Kinematics is a branch of mathematics, physics and classic mechanical engineering.   There are 2 mostly used kinematics in robotic field, they are : forward kinematics and inverse kinematics. Forward kinematics is frequently used to calculate the position of end effector when we know the degree value of each joint, meanwhile inverse kinematics is used to compute the degree of each joint when we know the position of the end effector.

To calculate forward kinematic, we can use simple trigonometry or denavit hartenberg parameter or screw theory . In this example we are going to use simple trigonometry to calculate 2d forward kinematics for 1 DOF and 3d forward kinematics for 3 DOF robotic arm.

Calculating 2D Forward Kinematics for 1 DOF robot arm

1dof.jpg

For example here we have 1 dof robotic arm. link length is 10 cm.  θ is 45°. The position of end effector on our cartesian coordinate (x, y) can be calculated easily using simple trigonometry.

adjacent-opposite-hypotenuse4

table

cos θ = x / l

x = cos θ * l  = cos 45° * 10 cm

sin θ = y / l

y = sin θ * l = sin 45°  * 10 cm

Here is python 2d 1 dof forward kinematic solver:

#!/usr/bin/env python3
'''
robotic forward kinematics solver
coded by Antonius Ringlayer
'''
import math
def solve_1dof_fk(_link, _degree):
    try:
        x = 0
        y = 0
        x = math.cos(math.radians(_degree)) * _link
        y = math.sin(math.radians(_degree)) * _link
        return x, y
    except:
        raise
x, y = solve_1dof_fk(10, 45)
print ("x=" + str(x) + " y=" + str(y))

Result:

$ ./2d_1dof_forward_kinematic_solver.py
x=7.0710678118654755 y=7.071067811865475

Position of end effector = p(7.07 cm, 7.07 cm)

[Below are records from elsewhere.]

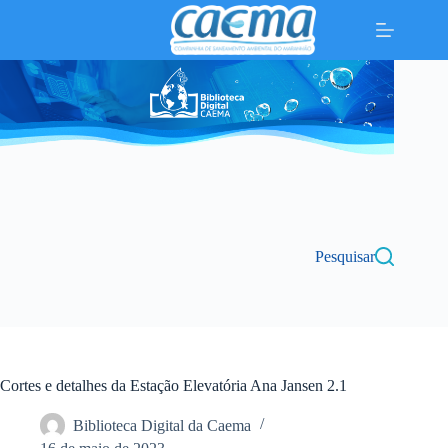
Pular
para
o
conteúdo
Pesquisar
Cortes e detalhes da Estação Elevatória Ana Jansen 2.1
Biblioteca Digital da Caema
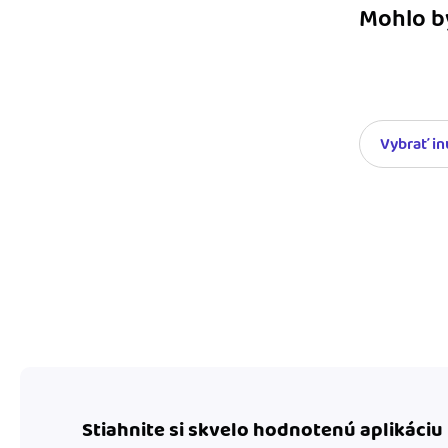
Mohlo b
Vybrať i
Stiahnite si skvelo hodnotenú aplikáciu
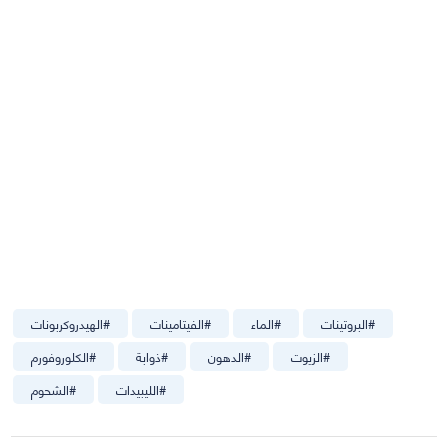
#
البروتينات
#
الماء
#
الفيتامينات
#
الهيدروكربونات
#
الزيوت
#
الدهون
#
ذوابة
#
الكلوروفورم
#
الليبيدات
#
الشحوم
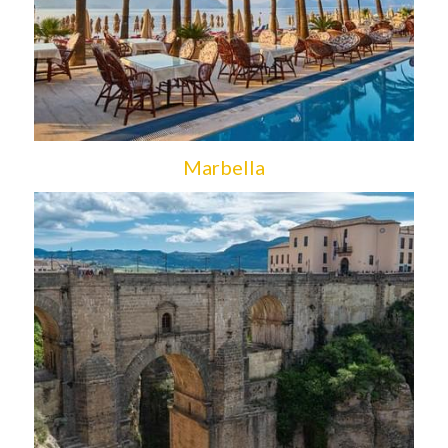
Marbella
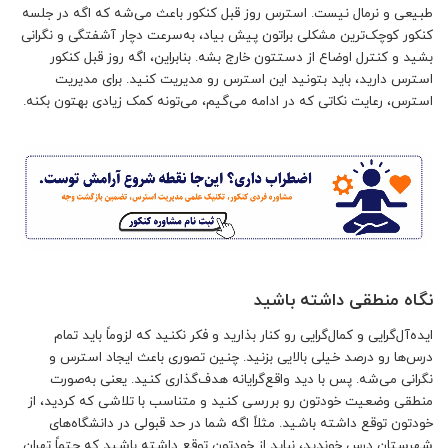
طبیعی و نرمال نیست. استرس روز قبل کنکور باعث می‌شه که اگه در جلسه
کنکور کوچک‌ترین مشکلی براتون پیش بیاد، به‌سرعت دچار آشفتگی و نگرانی
بشید و کنترل اوضاع از دستتون خارج بشه. بنابراین، اگه روز قبل کنکور
استرس دارید، باید بتونید این استرس رو مدیریت کنید. برای مدیریت
استرس، رعایت نکاتی که در ادامه می‌گیم، می‌تونه کمک زیادی بهتون بکنه.
نگاه منطقی داشته باشید
ایده‌آل‌گرایی و کمال‌گرایی رو کنار بذارید و فکر نکنید که لزوماً باید تمام
درس‌ها رو درصد خیلی بالایی بزنید. چنین تصوری باعث ایجاد استرس و
نگرانی می‌شه. پس با دید واقع‌گرایانه هدف‌گذاری کنید. یعنی به‌صورت
منطقی وضعیت خودتون رو بررسی کنید و متناسب با تلاشی که کردید، از
خودتون توقع داشته باشید. مثلاً اگه شما در حد قبولی در دانشگاه‌های
شهرستان درس خوندید، نباید از خودتون توقع داشته باشید که حتماً تهران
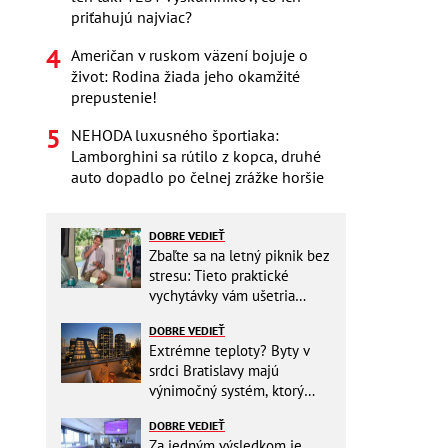
priťahujú najviac?
Američan v ruskom väzení bojuje o
život: Rodina žiada jeho okamžité
prepustenie!
NEHODA luxusného športiaka:
Lamborghini sa rútilo z kopca, druhé
auto dopadlo po čelnej zrážke horšie
DOBRE VEDIEŤ
Zbaľte sa na letný piknik bez
stresu: Tieto praktické
vychytávky vám ušetria
miesto v batohu!
DOBRE VEDIEŤ
Extrémne teploty? Byty v
srdci Bratislavy majú
výnimočný systém, ktorý
ešte aj šetrí náklady
DOBRE VEDIEŤ
Za jedným výsledkom je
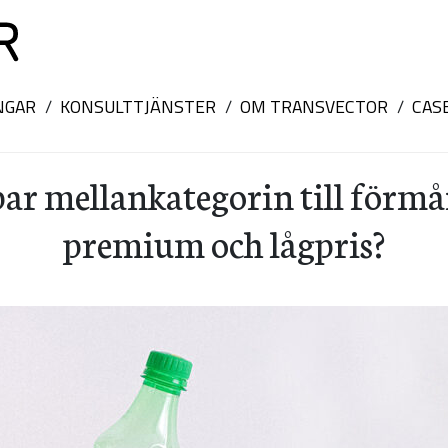
NGAR
KONSULTTJÄNSTER
OM TRANSVECTOR
CAS
ar mellankategorin till förmå
premium och lågpris?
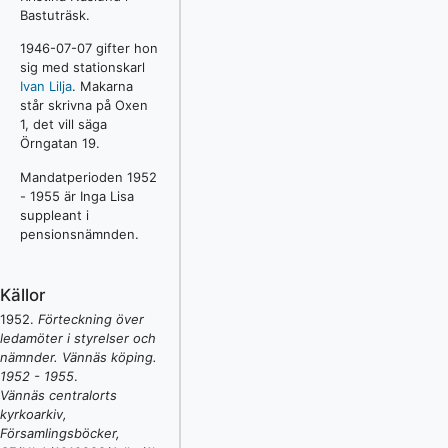
Bastuträsk.
1946-07-07 gifter hon
sig med stationskarl
Ivan Lilja
. Makarna
står skrivna på Oxen
1, det vill säga
Örngatan 19.
Mandatperioden 1952
- 1955 är Inga Lisa
suppleant i
pensionsnämnden.
Källor
1952
.
Förteckning över
ledamöter i styrelser och
nämnder. Vännäs köping.
1952 - 1955
.
Vännäs centralorts
kyrkoarkiv,
Församlingsböcker,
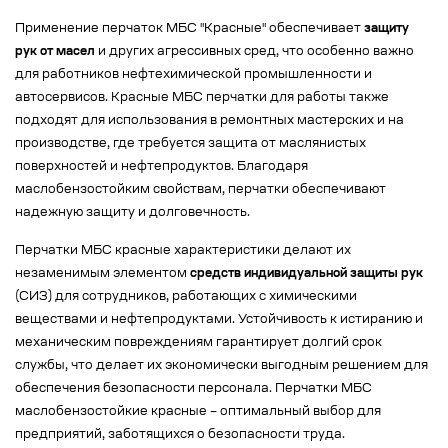
Применение перчаток МБС "Красные" обеспечивает
защиту
рук от масел
и других агрессивных сред, что особенно важно
для работников нефтехимической промышленности и
автосервисов. Красные МБС перчатки для работы также
подходят для использования в ремонтных мастерских и на
производстве, где требуется защита от маслянистых
поверхностей и нефтепродуктов. Благодаря
маслобензостойким свойствам, перчатки обеспечивают
надежную защиту и долговечность.
Перчатки МБС красные характеристики делают их
незаменимым элементом
средств индивидуальной защиты рук
(СИЗ) для сотрудников, работающих с химическими
веществами и нефтепродуктами. Устойчивость к истиранию и
механическим повреждениям гарантирует долгий срок
службы, что делает их экономически выгодным решением для
обеспечения безопасности персонала. Перчатки МБС
маслобензостойкие красные – оптимальный выбор для
предприятий, заботящихся о безопасности труда.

Calculating 3D Forward Kinematics for 3 DOF robot arm

Calculating the position of the end effector on 3 dimensional space using trigonometry is not so hard.

For example here we have 3 dof robot arm :

Side view of robot arm :

side

Where : d2 is the height of second dof towards the floor, z is another dimension that we add to our cartesian geometry (the height of end effector from the floor), l1 = length of link 1, l2 = length of link 2, θ2 is d2 joint value, θ3 is d3 joint value.

Top View of Robot Arm :

toper

Cartesian coordinate represented from the top view of our robotic arm. θ1 is d1 joint value.

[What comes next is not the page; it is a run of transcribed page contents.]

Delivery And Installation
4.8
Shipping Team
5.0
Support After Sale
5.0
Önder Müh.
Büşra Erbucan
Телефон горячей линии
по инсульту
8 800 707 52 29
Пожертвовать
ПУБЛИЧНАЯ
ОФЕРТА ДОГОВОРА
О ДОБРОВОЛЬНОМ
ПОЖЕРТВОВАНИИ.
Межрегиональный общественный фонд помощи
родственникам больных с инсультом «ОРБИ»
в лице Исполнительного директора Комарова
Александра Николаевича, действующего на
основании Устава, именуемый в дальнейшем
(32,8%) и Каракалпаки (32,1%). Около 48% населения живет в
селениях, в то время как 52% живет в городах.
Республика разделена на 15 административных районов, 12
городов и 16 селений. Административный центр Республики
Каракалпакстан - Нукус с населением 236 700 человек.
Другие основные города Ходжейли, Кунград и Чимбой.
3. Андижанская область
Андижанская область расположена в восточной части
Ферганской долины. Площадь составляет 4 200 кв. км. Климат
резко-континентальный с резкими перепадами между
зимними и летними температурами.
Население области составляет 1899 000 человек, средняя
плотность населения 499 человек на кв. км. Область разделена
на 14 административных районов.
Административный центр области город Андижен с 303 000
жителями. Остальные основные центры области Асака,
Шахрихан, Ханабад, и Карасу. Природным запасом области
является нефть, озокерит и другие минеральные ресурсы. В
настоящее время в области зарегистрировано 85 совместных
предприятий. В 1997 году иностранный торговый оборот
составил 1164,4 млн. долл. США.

We are going to calculate the position of end effector (E) at 3 dimensional spaces (x, y , z).

Known variables : °

l1 = l2 = 10 cm

d2 = 7 cm

θ1 =  60°

θ2 = 30°

θ3 = 140°

We mark some more degrees and lengths :

side2.jpg

 

Steps:

since z = d2 + d3 – d6, first step is finding d3

step 1. finding d3

sin θ2 = d3 / l1

sin 30° = d3 / 10

d3 = sin 30° * 10 = 4.9 cm

Next step is finding d2 and d6 length. In order to get d2 and d6 length, we need to get more informations.

step 2. find θ4

180° = θ2 + 90° + θ4

θ4 = 180° –  (30° + 90°) = 60°

step 3. find θ5

θ3 = θ4 + θ5

140° = 60° + θ5 , hence θ5 = 80°

Based on all informations that we obtained, we can redraw our picture as follow:

side3.jpg

Step 6. finding d6 and z

Since we have θ5, finding  d6 is simply child play.

cos θ5 = d6 / l2

cos 80° = d6 / 10

d6 = cos 80° * 10 = 1.7 cm

So we have below information:

z = 7 cm + 4.9 cm – 1.7 cm = 13,6 cm

Next we need to find x and y.

total

 

We figure out that x and y can be obtained if we got the hypotenuse length (d1).

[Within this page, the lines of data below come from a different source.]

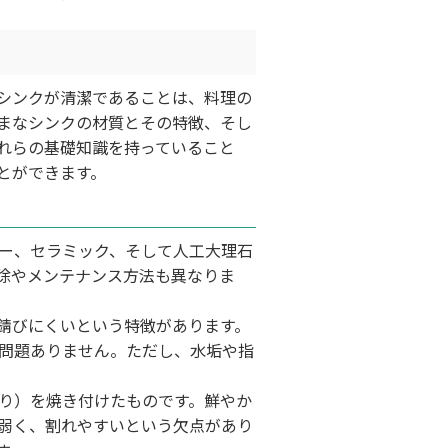
シンクが清潔であることは、料理の
まなシンクの材質とその特徴、そし
れらの基礎知識を持っていること
とができます。
ー、セラミック、そして人工大理石
除やメンテナンス方法も異なりま
錆びにくいという特徴があります。
問題ありません。ただし、水垢や指
り）を焼き付けたものです。鮮やか
弱く、割れやすいという欠点があり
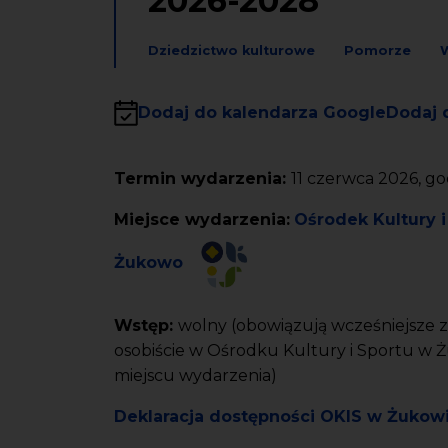
2026-2028
Dziedzictwo kulturowe
Pomorze
W
Dodaj do kalendarza Google
Dodaj 
Termin wydarzenia:
11 czerwca 2026, go
Miejsce wydarzenia:
Ośrodek Kultury 
Żukowo
Wstęp:
wolny (obowiązują wcześniejsze z
osobiście w Ośrodku Kultury i Sportu w 
miejscu wydarzenia)
Deklaracja dostępności OKIS w Żukow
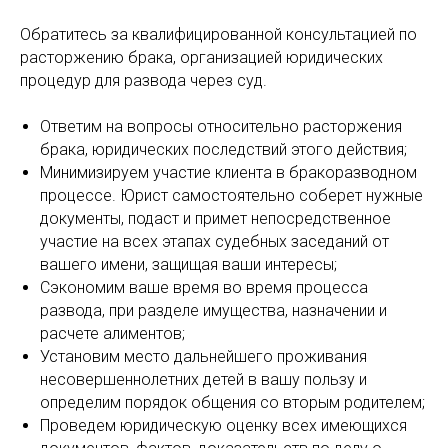
Обратитесь за квалифицированной консультацией по
расторжению брака, организацией юридических
процедур для развода через суд.
Ответим на вопросы относительно расторжения
брака, юридических последствий этого действия;
Минимизируем участие клиента в бракоразводном
процессе. Юрист самостоятельно соберет нужные
документы, подаст и примет непосредственное
участие на всех этапах судебных заседаний от
вашего имени, защищая ваши интересы;
Сэкономим ваше время во время процесса
развода, при разделе имущества, назначении и
расчете алиментов;
Установим место дальнейшего проживания
несовершеннолетних детей в вашу пользу и
определим порядок общения со вторым родителем;
Проведем юридическую оценку всех имеющихся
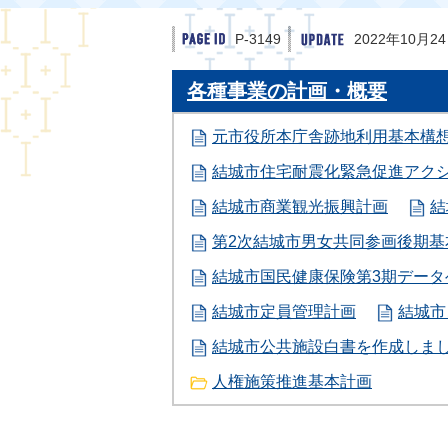
P-3149
2022年10月2
各種事業の計画・概要
元市役所本庁舎跡地利用基本構
結城市住宅耐震化緊急促進アク
結城市商業観光振興計画
結
第2次結城市男女共同参画後期
結城市国民健康保険第3期データ
結城市定員管理計画
結城市
結城市公共施設白書を作成しま
人権施策推進基本計画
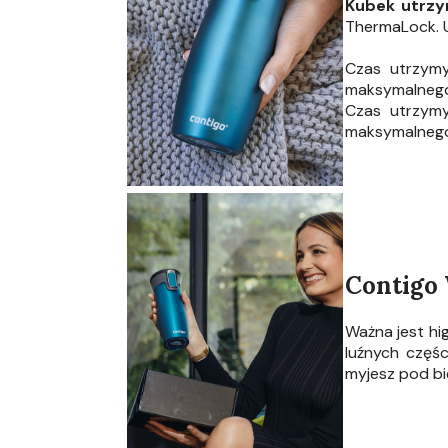
Kubek utrzy
ThermaLock. Uż
Czas utrzymy
maksymalneg
Czas utrzymy
maksymalneg
Contigo 
Ważna jest hi
luźnych częśc
myjesz pod bi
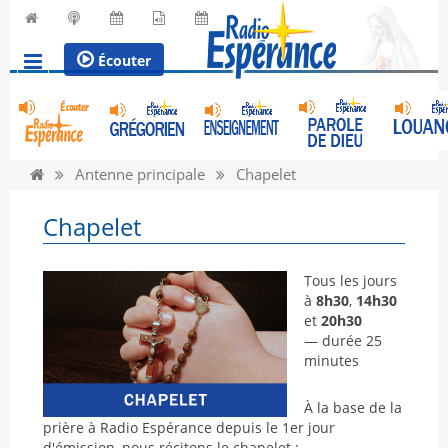
Écouter
Antenne principale
Chapelet
Chapelet
Tous les jours
à
8h30
,
14h30
et
20h30
— durée 25
minutes
À la base de la
prière à Radio Espérance depuis le 1er jour
d'émission, nous récitons le chapelet :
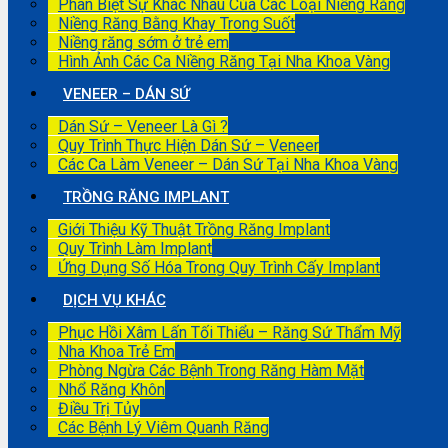
Phân Biệt Sự Khác Nhau Của Các Loại Niềng Răng
Niềng Răng Bằng Khay Trong Suốt
Niềng răng sớm ở trẻ em
Hình Ảnh Các Ca Niềng Răng Tại Nha Khoa Vàng
VENEER – DÁN SỨ
Dán Sứ – Veneer Là Gì ?
Quy Trình Thực Hiện Dán Sứ – Veneer
Các Ca Làm Veneer – Dán Sứ Tại Nha Khoa Vàng
TRỒNG RĂNG IMPLANT
Giới Thiệu Kỹ Thuật Trồng Răng Implant
Quy Trình Làm Implant
Ứng Dụng Số Hóa Trong Quy Trình Cấy Implant
DỊCH VỤ KHÁC
Phục Hồi Xâm Lấn Tối Thiểu – Răng Sứ Thẩm Mỹ
Nha Khoa Trẻ Em
Phòng Ngừa Các Bệnh Trong Răng Hàm Mặt
Nhổ Răng Khôn
Điều Trị Tủy
Các Bệnh Lý Viêm Quanh Răng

We figure out from side view that d1 = d4 + d5

step 7. finding d4

cos θ2 = d4 / l1

d4 = cos 30° * 10 = 8.66 cm

step 8. finding d5 and d1

since we have θ5 = 80°

sin  80° = d5 / 10, so d5 = sin  80° * 10 = 9.85 cm.

d1 = d4 + d5 = 8.66 +  9.85 = 18.51 cm

Back again to our top view, we figure out that we have collected enough information to find x and y.

d1

 

cos  θ1 = x / d1

cos 60° = x / 18.51

x = cos 60° * 18.51  = 9.25 cm

sin 60° = y / 18.51 , y = sin 60°  *  18.51 = 16.03 cm

Finally we find that p(x,y,z) = p(9.25 ,  16.03, 13,6)